## Task requirements
Each line from the one holding "Describe the element" through the end of the records should be returned exactly, while pictures are skipped.

┌─ Information supplied

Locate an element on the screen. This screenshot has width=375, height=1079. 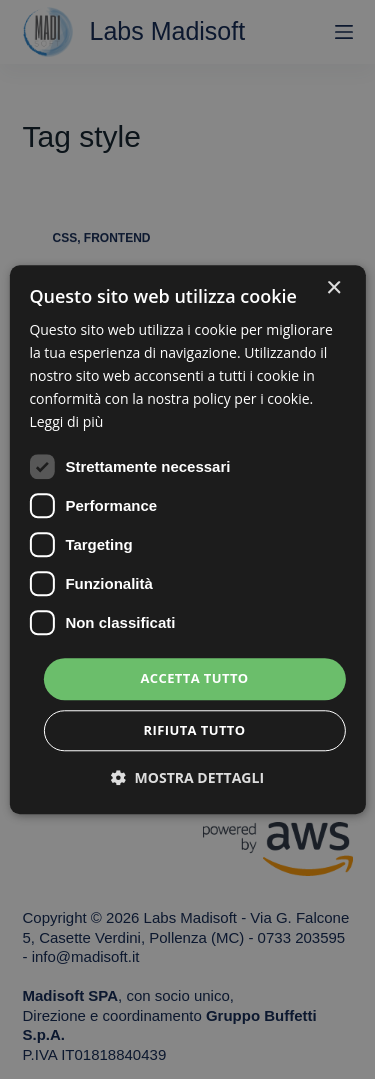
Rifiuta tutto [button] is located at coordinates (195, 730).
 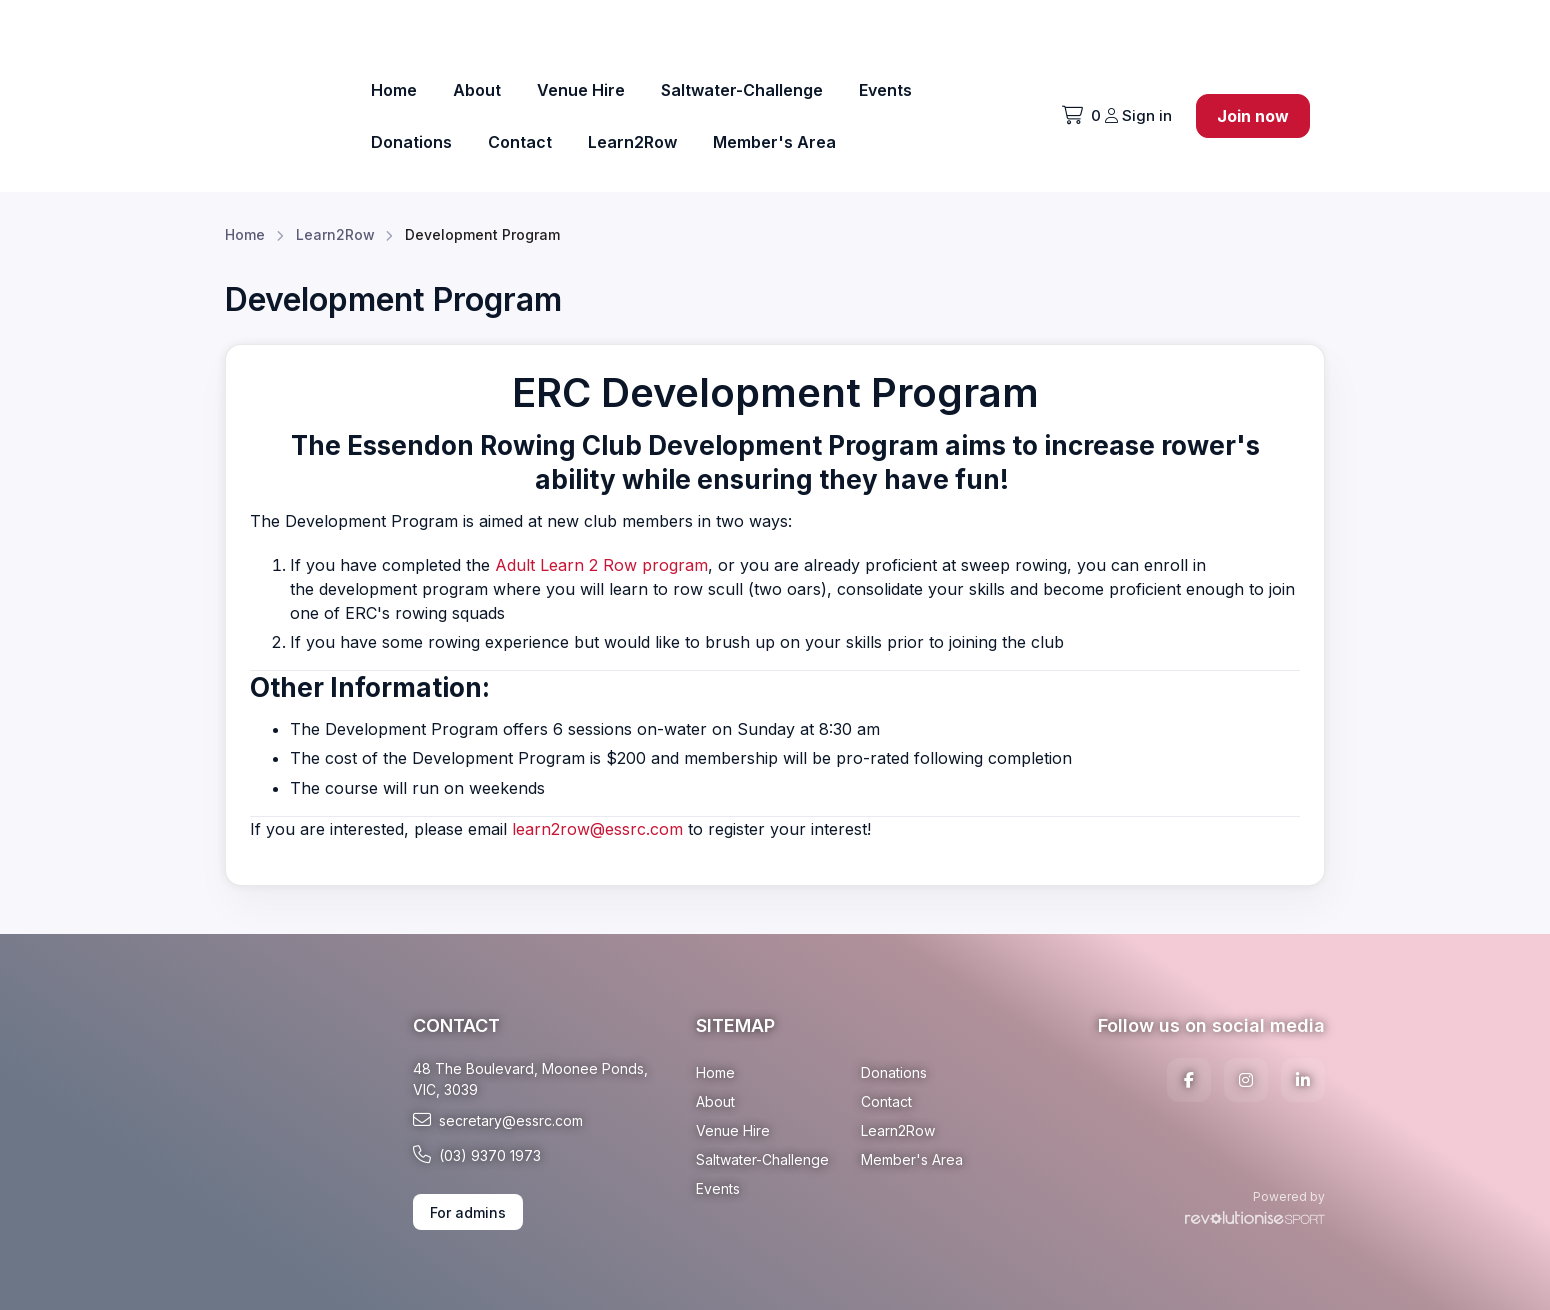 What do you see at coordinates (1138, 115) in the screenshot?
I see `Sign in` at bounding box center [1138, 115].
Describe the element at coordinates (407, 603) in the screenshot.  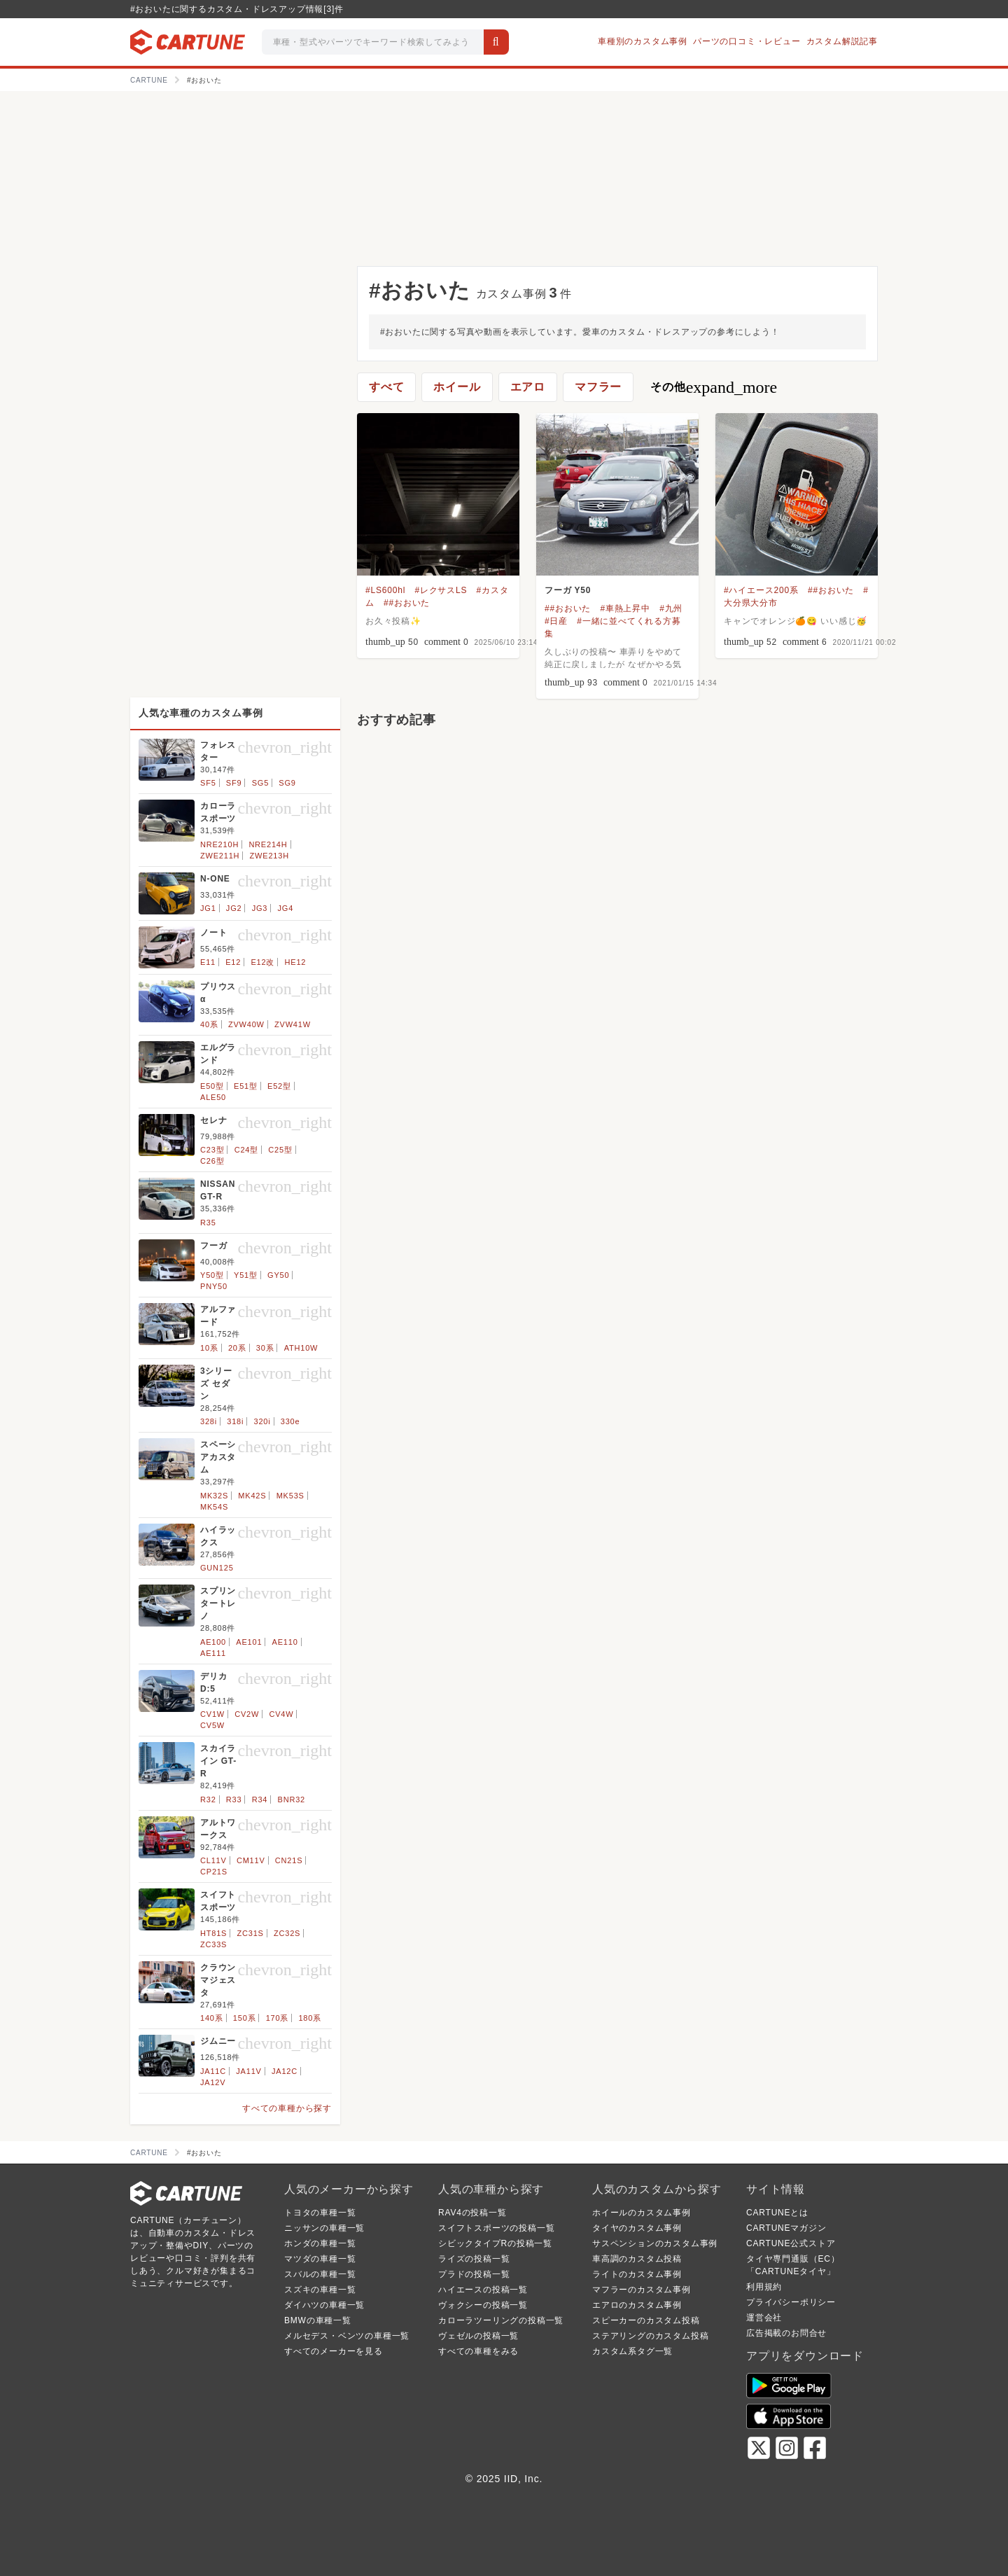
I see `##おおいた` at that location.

└─

## Result of this exercise
Describe the element at coordinates (407, 603) in the screenshot.  
I see `##おおいた` at that location.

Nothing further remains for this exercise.